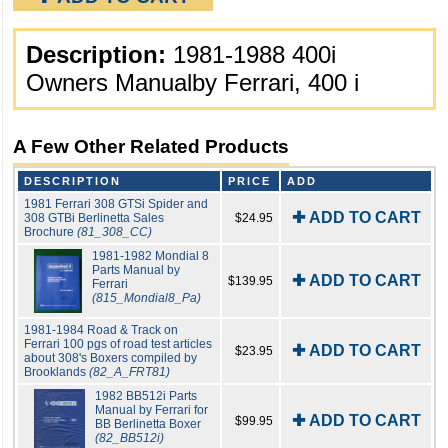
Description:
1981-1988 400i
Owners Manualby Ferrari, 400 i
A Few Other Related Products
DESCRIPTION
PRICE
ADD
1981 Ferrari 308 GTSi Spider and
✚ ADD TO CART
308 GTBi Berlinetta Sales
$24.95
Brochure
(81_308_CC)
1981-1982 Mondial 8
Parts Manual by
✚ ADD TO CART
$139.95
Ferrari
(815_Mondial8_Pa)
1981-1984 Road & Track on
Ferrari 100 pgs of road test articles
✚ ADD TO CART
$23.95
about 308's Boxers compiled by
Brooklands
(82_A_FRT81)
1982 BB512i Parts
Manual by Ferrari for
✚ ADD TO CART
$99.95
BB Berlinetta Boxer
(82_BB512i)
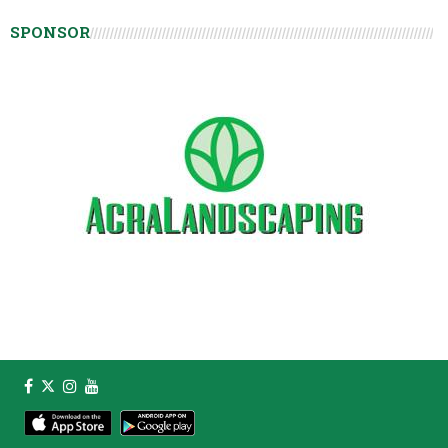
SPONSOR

----

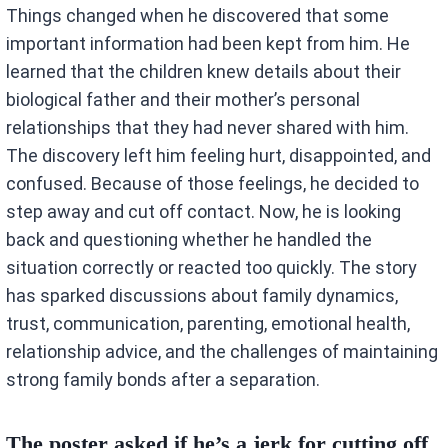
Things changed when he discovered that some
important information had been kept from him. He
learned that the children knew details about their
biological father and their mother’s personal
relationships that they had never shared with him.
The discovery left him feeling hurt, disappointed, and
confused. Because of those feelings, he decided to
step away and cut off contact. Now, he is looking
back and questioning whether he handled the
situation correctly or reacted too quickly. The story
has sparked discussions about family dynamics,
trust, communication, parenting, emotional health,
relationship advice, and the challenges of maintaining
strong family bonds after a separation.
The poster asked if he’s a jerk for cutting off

----

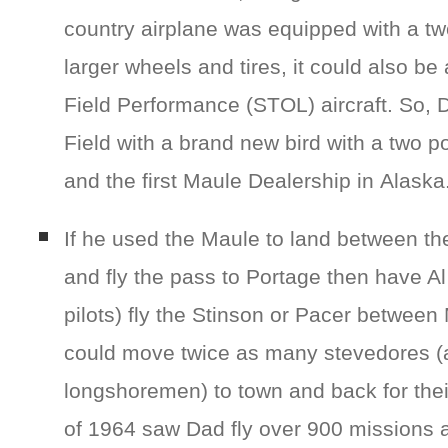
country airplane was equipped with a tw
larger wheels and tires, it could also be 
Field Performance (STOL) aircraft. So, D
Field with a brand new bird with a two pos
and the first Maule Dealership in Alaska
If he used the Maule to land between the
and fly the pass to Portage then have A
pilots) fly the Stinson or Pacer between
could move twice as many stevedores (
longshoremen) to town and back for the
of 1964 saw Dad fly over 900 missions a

----

What you are asked to do:
In the listing above, find the line with "pilots) fly the Stinson or Pacer between" and the line with "of 1964 saw Dad fly over 900 missions a", then print exactly those lines and every line between them.

Result:
pilots) fly the Stinson or Pacer between
could move twice as many stevedores (
longshoremen) to town and back for the
of 1964 saw Dad fly over 900 missions a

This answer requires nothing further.